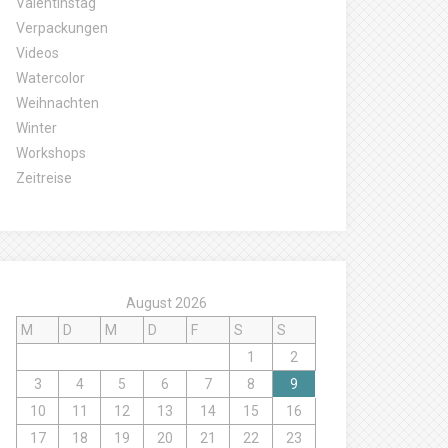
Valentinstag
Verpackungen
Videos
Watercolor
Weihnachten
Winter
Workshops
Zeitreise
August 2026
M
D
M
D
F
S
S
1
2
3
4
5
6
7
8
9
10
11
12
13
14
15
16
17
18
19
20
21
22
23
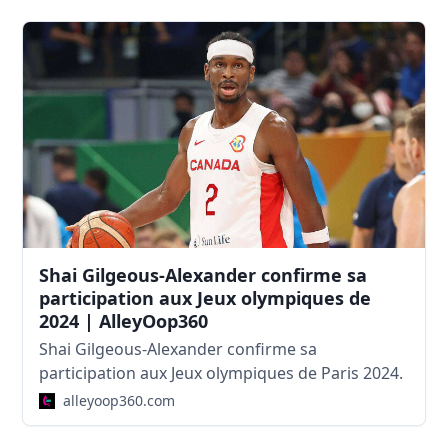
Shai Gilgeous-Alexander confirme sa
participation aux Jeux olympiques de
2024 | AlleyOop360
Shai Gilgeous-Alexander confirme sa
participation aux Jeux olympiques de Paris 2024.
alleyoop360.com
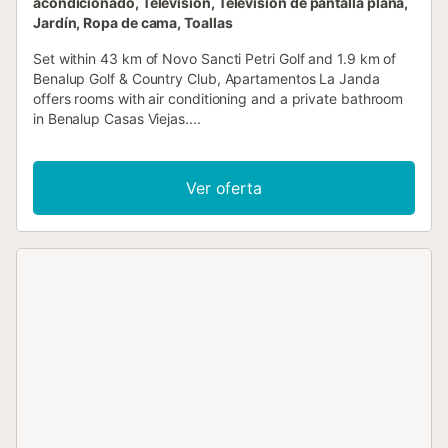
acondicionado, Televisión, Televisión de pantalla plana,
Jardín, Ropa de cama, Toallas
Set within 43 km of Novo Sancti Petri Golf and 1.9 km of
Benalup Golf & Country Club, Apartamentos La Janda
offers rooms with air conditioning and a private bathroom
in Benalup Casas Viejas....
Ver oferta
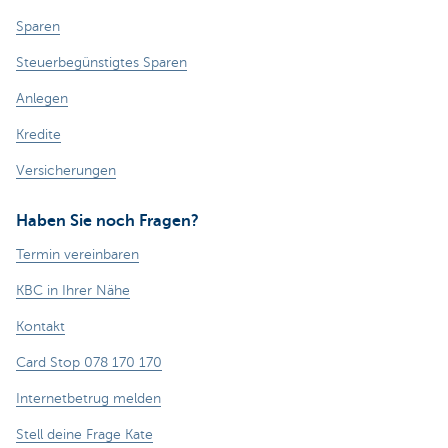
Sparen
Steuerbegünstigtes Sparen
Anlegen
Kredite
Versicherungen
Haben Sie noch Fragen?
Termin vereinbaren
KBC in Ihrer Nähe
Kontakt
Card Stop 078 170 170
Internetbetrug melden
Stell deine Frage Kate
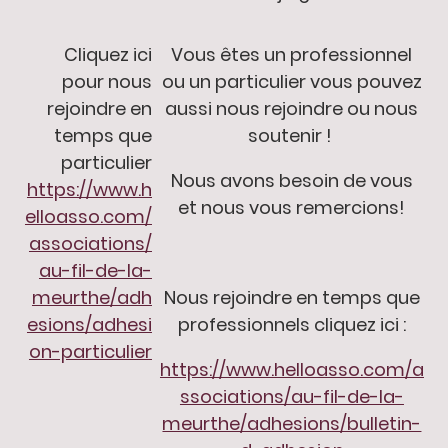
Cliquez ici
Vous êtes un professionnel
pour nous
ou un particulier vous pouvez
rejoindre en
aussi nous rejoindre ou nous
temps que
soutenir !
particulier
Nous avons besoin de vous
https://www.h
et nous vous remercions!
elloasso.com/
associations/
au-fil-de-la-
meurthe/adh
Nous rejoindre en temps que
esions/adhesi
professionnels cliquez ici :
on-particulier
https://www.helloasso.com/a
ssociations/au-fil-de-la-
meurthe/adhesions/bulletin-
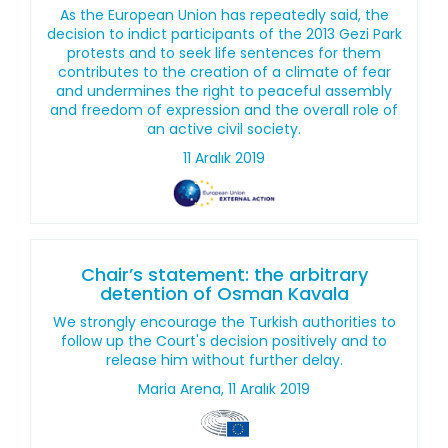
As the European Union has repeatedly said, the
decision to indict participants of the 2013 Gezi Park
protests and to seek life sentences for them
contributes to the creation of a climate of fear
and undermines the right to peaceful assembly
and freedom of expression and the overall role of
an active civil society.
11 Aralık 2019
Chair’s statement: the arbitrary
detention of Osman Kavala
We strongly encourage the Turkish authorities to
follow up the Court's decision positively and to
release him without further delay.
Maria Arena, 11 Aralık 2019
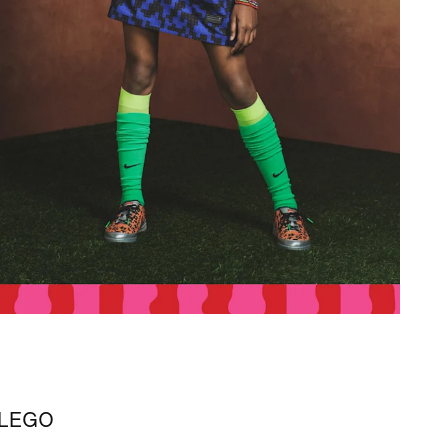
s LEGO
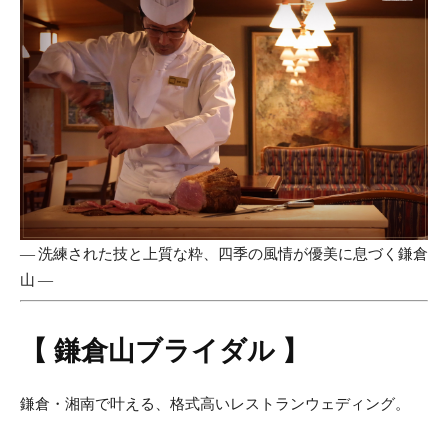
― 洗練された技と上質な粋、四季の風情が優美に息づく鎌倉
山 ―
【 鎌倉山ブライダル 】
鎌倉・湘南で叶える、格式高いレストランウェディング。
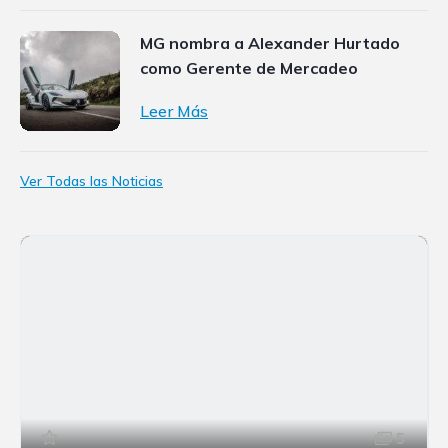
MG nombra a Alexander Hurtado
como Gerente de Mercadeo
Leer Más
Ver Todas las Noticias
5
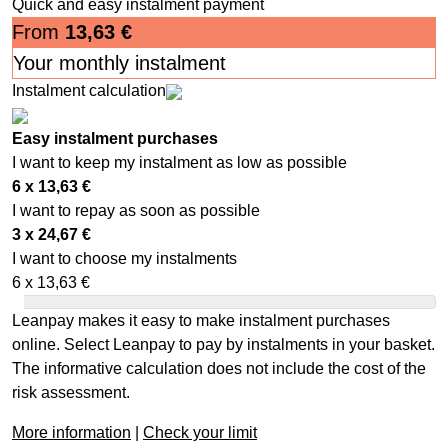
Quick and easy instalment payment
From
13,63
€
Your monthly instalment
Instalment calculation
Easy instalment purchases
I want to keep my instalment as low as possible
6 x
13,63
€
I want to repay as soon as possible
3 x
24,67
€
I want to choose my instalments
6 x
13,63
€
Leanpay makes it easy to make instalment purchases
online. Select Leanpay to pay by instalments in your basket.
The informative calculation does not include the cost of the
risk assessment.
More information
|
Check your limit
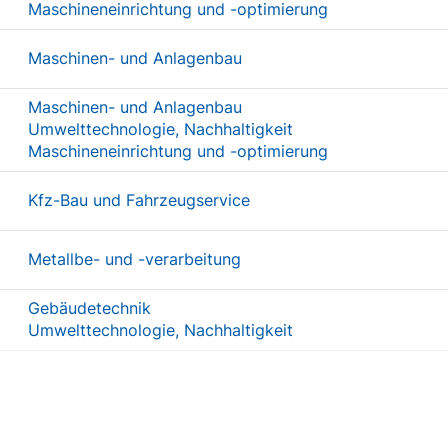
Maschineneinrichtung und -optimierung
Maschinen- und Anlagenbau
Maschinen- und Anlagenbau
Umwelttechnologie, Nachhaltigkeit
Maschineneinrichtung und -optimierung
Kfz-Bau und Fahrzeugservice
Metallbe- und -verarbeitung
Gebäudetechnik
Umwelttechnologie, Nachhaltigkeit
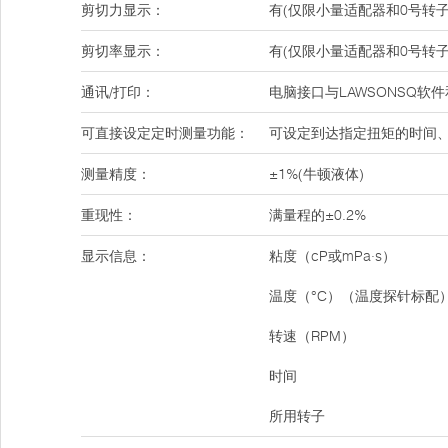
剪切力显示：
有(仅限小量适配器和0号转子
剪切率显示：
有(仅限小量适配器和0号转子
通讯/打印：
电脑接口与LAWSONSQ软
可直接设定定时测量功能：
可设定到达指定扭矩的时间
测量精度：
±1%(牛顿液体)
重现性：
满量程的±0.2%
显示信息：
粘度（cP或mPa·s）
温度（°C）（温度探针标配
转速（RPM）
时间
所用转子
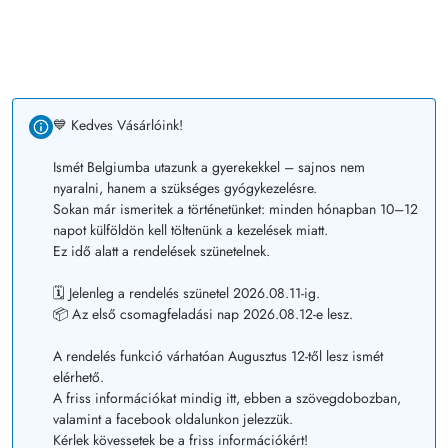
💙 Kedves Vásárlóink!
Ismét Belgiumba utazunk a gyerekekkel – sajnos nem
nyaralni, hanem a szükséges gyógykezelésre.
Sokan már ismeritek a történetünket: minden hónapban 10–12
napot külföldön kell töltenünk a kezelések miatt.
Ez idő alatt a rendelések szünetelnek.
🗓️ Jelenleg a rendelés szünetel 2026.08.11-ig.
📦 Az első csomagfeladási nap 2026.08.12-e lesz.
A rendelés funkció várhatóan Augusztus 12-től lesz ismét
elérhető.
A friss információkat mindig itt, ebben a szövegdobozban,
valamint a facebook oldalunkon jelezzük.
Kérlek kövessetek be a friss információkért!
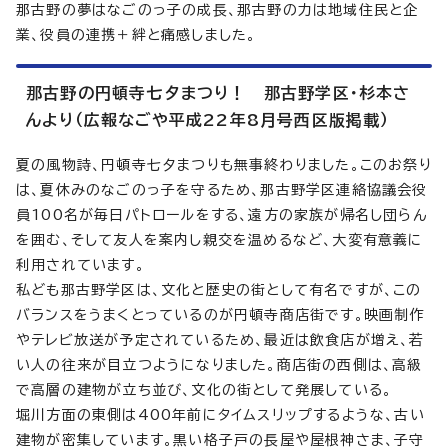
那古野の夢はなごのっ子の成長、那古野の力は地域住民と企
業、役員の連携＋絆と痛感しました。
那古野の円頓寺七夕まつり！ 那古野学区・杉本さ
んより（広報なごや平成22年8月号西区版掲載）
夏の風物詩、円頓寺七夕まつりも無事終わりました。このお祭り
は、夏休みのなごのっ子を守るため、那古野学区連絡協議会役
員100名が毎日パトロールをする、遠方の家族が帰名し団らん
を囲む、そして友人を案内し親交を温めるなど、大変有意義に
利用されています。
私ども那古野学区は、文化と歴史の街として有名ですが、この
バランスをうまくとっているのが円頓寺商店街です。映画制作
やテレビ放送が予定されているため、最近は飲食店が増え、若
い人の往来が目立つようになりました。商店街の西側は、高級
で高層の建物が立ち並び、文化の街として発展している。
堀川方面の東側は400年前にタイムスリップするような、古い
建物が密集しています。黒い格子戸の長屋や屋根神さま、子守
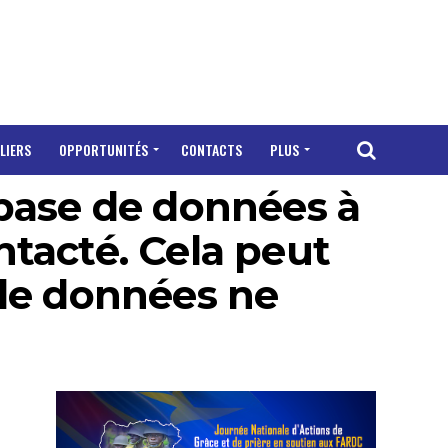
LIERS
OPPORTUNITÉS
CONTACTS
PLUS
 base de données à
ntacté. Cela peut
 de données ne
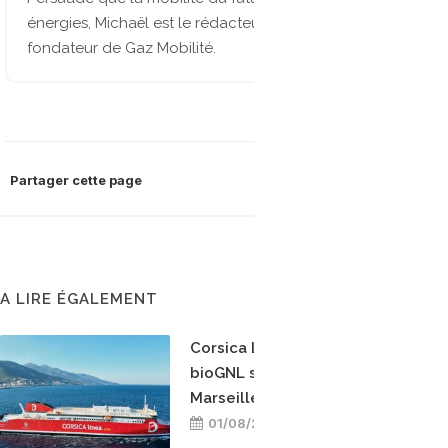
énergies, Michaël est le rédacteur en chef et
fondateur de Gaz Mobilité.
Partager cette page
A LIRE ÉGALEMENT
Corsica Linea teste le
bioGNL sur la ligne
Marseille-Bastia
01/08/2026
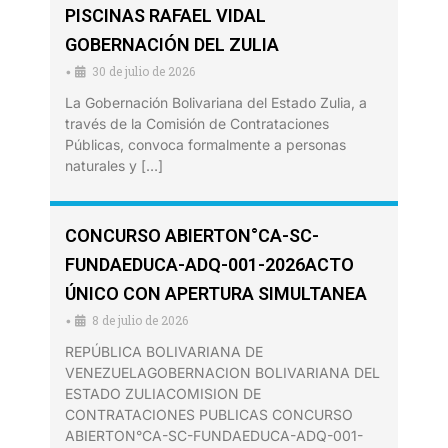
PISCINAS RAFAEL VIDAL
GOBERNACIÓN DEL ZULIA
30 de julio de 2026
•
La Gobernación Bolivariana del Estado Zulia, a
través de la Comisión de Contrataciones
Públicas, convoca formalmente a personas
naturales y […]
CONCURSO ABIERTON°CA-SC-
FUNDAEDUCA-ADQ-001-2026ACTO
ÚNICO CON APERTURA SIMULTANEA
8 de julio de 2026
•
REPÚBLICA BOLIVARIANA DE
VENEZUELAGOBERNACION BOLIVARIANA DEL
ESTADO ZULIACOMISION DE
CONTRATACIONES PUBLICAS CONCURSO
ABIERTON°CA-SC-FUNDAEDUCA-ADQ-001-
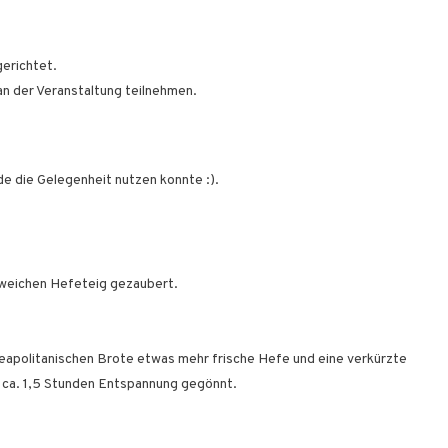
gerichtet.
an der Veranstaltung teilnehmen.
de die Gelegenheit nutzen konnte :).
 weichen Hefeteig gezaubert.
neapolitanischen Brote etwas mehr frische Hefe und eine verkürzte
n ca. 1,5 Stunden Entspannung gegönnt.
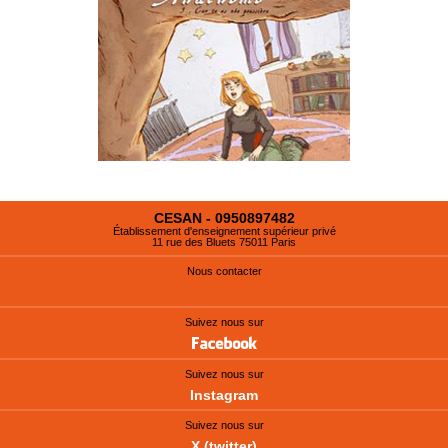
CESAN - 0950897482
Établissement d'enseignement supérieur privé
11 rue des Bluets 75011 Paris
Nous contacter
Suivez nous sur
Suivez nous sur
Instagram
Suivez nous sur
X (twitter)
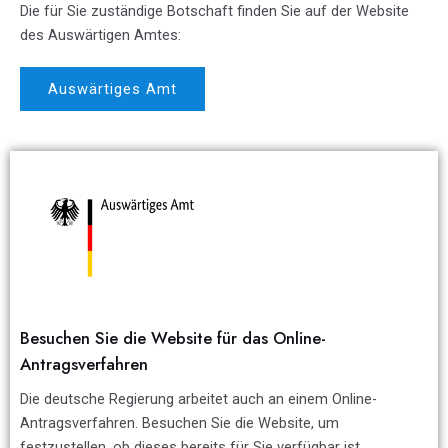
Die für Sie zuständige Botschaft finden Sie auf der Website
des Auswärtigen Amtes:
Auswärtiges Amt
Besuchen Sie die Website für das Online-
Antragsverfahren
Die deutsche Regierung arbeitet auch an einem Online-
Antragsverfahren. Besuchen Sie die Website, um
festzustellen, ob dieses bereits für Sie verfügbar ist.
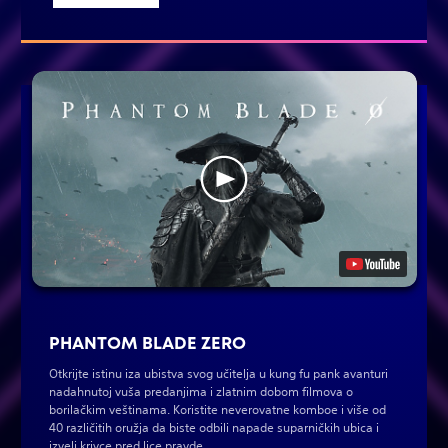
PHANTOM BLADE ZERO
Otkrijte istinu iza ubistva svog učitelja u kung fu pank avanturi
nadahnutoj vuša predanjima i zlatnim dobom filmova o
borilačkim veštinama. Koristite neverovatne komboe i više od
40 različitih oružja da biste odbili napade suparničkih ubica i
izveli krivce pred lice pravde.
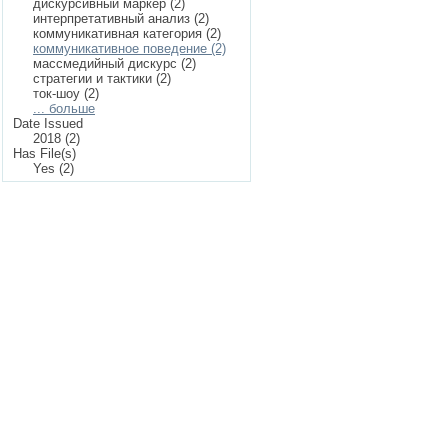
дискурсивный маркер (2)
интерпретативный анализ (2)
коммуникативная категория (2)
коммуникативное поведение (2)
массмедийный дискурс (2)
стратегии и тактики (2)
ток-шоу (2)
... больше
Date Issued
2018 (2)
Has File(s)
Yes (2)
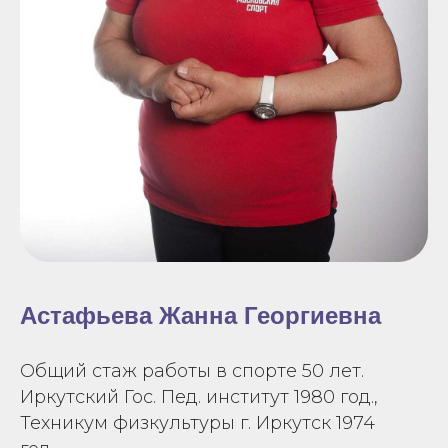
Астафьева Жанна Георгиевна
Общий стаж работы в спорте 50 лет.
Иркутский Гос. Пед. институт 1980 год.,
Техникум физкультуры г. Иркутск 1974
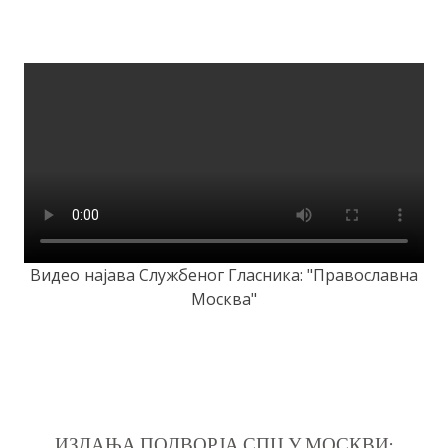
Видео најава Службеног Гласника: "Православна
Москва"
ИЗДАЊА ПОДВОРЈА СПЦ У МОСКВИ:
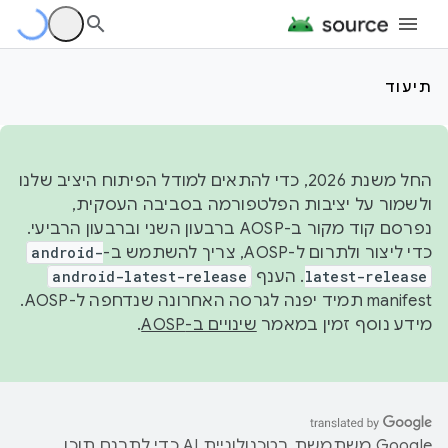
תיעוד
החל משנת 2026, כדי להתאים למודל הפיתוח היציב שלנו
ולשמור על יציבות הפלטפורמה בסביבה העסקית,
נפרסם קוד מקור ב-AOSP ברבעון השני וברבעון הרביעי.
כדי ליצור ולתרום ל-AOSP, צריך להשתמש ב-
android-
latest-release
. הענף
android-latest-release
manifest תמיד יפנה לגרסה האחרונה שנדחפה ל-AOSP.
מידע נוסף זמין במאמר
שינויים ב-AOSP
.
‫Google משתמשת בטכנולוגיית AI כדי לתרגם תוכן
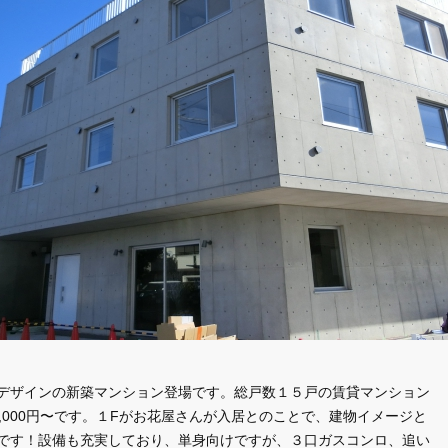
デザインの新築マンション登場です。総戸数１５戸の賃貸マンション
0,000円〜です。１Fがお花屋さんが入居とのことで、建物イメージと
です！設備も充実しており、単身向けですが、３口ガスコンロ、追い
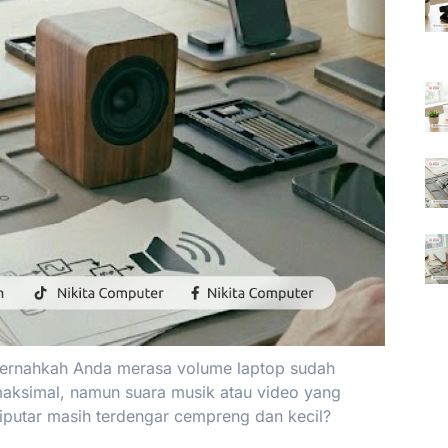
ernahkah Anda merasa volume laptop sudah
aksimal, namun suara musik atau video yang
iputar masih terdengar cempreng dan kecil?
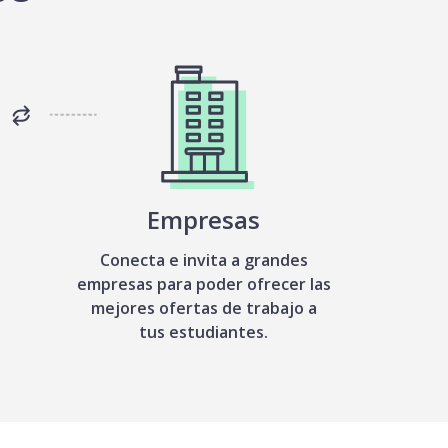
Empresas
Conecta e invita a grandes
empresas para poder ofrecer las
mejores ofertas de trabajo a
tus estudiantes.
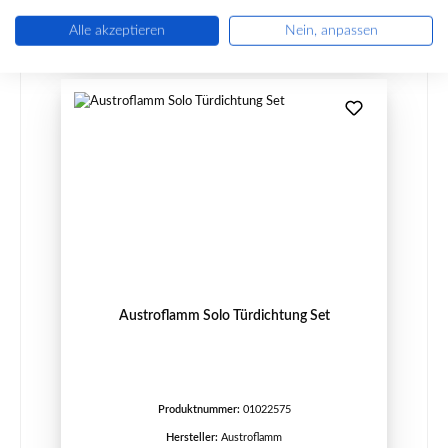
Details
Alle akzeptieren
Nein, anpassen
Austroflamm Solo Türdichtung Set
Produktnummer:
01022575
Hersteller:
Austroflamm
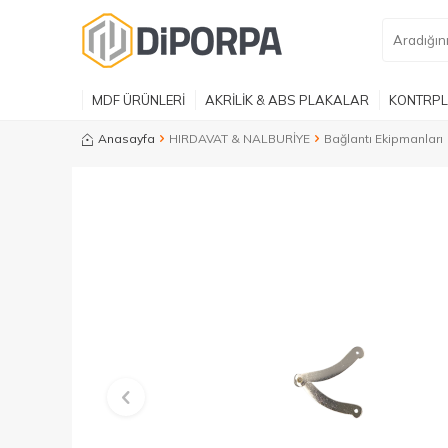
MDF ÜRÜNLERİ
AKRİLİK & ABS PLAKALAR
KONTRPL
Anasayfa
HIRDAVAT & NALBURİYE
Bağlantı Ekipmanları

══════════════════════════════

Look for the string "possible" in the data above and return every line that has it.

I want to keep my instalment as low as possible
I want to repay as soon as possible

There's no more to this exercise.